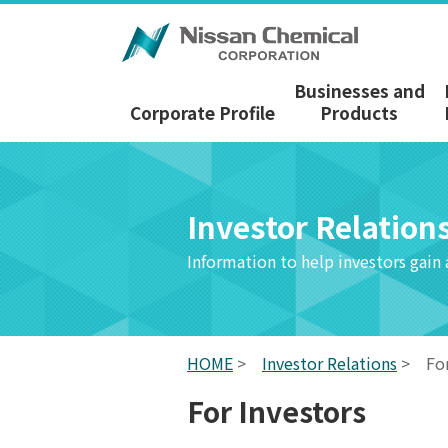
Businesses and
Corporate Profile
Products
Investor Relation
Information to help investors gain
HOME
>
Investor Relations
>
Fo
For Investors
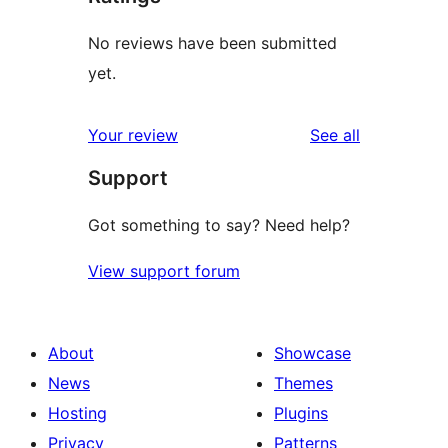
No reviews have been submitted
yet.
reviews
Your review
See all
Support
Got something to say? Need help?
View support forum
About
Showcase
News
Themes
Hosting
Plugins
Privacy
Patterns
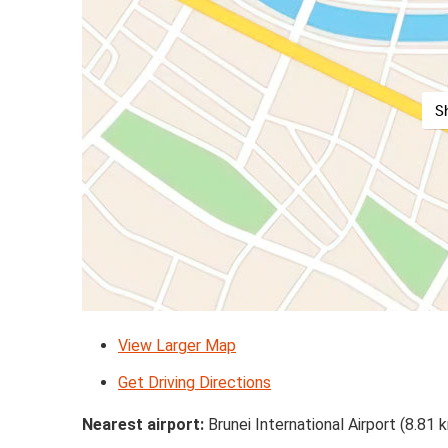
S
View Larger Map
Get Driving Directions
Nearest airport:
Brunei International Airport (8.81 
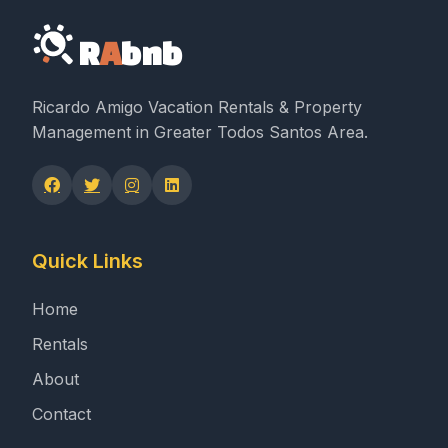
R
A
bnb
Ricardo Amigo Vacation Rentals & Property
Management in Greater Todos Santos Area.
Quick Links
Home
Rentals
About
Contact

******************************

EXERCISE DESCRIPTION:
A verbatim copy of every record is to be produced, and pictures are to be excluded from it.

SOLUTION:
Businesses and
Corporate Profile
Products
Investor Relation
Information to help investors gain
HOME
>
Investor Relations
>
Fo
For Investors
No reviews have been submitted
yet.
reviews
Your review
See all
Support
Got something to say? Need help?
View support forum
About
Showcase
News
Themes
Hosting
Plugins
Privacy
Patterns
S
View Larger Map
Get Driving Directions
Nearest airport:
Brunei International Airport (8.81 
R
A
bnb
Ricardo Amigo Vacation Rentals & Property
Management in Greater Todos Santos Area.
Quick Links
Home
Rentals
About
Contact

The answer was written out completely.